[Collected data]
= Beginning of Section =
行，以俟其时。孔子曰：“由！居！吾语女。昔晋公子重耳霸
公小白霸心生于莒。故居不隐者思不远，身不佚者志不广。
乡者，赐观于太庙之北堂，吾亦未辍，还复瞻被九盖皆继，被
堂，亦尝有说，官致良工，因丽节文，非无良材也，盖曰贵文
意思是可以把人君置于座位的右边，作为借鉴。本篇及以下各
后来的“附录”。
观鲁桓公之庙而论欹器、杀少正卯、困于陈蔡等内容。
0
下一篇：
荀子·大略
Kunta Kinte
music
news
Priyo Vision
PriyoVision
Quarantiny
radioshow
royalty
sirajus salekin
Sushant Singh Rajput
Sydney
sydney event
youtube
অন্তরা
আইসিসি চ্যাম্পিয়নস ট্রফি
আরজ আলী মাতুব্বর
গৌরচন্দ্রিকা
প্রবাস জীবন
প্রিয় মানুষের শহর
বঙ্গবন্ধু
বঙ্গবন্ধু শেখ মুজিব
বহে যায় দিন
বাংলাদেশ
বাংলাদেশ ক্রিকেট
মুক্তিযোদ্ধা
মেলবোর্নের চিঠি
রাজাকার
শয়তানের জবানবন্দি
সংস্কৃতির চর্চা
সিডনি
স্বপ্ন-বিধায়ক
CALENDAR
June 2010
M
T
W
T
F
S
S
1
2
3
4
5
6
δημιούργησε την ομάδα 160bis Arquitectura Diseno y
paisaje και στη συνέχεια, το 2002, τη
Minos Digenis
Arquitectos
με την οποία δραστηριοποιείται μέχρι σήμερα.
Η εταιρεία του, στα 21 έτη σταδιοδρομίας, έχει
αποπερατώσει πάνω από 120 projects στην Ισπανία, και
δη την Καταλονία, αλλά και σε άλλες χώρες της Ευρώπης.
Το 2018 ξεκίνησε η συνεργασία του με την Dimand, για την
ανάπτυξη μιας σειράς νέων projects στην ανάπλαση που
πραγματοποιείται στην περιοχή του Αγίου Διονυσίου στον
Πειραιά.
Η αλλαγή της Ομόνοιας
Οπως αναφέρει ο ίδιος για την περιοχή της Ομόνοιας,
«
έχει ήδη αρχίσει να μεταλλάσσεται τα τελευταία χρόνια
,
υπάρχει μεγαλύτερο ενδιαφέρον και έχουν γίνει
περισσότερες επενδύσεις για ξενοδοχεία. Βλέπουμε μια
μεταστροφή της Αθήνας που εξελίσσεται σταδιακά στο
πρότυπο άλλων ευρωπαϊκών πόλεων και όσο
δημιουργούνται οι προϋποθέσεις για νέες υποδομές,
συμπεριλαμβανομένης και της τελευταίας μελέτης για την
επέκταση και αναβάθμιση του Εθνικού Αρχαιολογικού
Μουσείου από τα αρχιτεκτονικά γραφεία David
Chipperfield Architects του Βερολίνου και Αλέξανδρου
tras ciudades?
= End of Section =
= Beginning of Section =
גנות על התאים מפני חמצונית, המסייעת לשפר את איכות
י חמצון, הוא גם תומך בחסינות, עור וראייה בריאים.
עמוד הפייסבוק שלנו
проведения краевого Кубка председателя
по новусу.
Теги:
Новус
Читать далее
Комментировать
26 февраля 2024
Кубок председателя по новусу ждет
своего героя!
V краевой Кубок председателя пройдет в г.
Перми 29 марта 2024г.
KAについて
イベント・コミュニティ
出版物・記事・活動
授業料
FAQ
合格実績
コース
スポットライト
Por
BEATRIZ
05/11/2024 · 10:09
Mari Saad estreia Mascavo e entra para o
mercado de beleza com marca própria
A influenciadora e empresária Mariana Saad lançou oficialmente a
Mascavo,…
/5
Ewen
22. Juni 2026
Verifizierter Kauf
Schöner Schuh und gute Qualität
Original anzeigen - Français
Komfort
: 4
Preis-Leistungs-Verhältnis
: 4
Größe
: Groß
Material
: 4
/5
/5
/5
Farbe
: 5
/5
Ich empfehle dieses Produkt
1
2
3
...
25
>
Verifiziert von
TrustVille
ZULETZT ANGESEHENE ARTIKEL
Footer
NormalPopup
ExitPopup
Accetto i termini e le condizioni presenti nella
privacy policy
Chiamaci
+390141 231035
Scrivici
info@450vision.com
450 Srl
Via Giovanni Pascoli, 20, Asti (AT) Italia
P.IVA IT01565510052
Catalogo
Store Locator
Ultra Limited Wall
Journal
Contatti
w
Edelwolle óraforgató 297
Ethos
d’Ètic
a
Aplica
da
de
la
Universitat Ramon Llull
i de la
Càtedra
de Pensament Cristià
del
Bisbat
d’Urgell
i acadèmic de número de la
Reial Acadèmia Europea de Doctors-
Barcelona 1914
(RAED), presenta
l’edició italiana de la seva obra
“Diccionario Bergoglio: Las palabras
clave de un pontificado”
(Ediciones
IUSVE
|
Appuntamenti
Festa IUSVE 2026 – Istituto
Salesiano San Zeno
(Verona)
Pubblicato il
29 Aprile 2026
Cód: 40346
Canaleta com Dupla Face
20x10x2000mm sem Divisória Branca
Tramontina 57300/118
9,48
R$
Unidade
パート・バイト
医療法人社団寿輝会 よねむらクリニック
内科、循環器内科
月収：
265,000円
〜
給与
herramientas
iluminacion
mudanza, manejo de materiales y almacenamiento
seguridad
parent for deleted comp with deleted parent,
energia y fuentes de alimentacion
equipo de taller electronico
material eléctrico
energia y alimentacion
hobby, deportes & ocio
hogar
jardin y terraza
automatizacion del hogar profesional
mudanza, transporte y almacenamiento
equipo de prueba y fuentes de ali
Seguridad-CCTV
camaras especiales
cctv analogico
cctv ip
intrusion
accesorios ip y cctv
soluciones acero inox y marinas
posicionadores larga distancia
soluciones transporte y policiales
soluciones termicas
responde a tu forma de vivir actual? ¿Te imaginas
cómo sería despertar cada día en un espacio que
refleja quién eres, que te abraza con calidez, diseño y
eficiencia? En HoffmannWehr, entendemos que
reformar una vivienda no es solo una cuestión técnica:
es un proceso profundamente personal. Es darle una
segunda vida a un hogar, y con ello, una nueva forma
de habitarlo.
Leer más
= End of Section =
= Beginning of Section =
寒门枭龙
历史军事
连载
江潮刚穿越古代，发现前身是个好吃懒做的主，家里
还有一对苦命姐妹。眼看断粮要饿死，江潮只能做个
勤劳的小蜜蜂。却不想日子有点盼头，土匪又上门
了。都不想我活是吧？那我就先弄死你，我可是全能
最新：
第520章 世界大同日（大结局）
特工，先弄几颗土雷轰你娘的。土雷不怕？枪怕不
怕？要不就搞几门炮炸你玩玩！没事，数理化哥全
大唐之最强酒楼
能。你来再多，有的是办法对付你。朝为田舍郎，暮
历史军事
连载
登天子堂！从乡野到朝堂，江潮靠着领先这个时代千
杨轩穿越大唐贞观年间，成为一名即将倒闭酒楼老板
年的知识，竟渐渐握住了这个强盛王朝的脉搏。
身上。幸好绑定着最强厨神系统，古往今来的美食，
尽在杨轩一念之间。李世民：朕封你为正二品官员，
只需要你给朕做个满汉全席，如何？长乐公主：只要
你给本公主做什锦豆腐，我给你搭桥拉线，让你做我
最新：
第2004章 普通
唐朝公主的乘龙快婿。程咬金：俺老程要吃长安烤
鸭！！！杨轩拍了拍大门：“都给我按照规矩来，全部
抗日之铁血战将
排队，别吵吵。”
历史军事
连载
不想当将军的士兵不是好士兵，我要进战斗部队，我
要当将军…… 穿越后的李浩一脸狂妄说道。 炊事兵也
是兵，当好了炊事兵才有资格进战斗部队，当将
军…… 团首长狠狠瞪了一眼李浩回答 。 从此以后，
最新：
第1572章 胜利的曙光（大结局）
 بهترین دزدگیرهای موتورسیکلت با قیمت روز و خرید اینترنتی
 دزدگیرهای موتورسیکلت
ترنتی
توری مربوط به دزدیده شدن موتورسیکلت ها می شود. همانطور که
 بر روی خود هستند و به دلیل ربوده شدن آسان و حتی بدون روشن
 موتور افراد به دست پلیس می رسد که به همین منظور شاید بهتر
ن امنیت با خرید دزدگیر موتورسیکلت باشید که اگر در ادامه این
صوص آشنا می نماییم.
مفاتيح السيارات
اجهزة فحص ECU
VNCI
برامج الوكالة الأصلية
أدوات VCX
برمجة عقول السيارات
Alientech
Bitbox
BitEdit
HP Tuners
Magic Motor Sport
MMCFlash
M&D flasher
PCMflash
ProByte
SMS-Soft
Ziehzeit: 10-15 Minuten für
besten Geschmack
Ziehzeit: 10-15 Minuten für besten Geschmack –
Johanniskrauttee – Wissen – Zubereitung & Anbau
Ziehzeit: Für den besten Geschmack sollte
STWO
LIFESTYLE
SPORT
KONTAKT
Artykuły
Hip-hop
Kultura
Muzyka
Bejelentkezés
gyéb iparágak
= End of Section =
## TASK:
Your answer must consist solely of the lines above between the line holding "বহে যায় দিন" and the line holding "αποπερατώσει πάνω από", inclusive, copied exactly.

## SOLUTION BELOW:
বহে যায় দিন
বাংলাদেশ
বাংলাদেশ ক্রিকেট
মুক্তিযোদ্ধা
মেলবোর্নের চিঠি
রাজাকার
শয়তানের জবানবন্দি
সংস্কৃতির চর্চা
সিডনি
স্বপ্ন-বিধায়ক
CALENDAR
June 2010
M
T
W
T
F
S
S
1
2
3
4
5
6
δημιούργησε την ομάδα 160bis Arquitectura Diseno y
paisaje και στη συνέχεια, το 2002, τη
Minos Digenis
Arquitectos
με την οποία δραστηριοποιείται μέχρι σήμερα.
Η εταιρεία του, στα 21 έτη σταδιοδρομίας, έχει
αποπερατώσει πάνω από 120 projects στην Ισπανία, και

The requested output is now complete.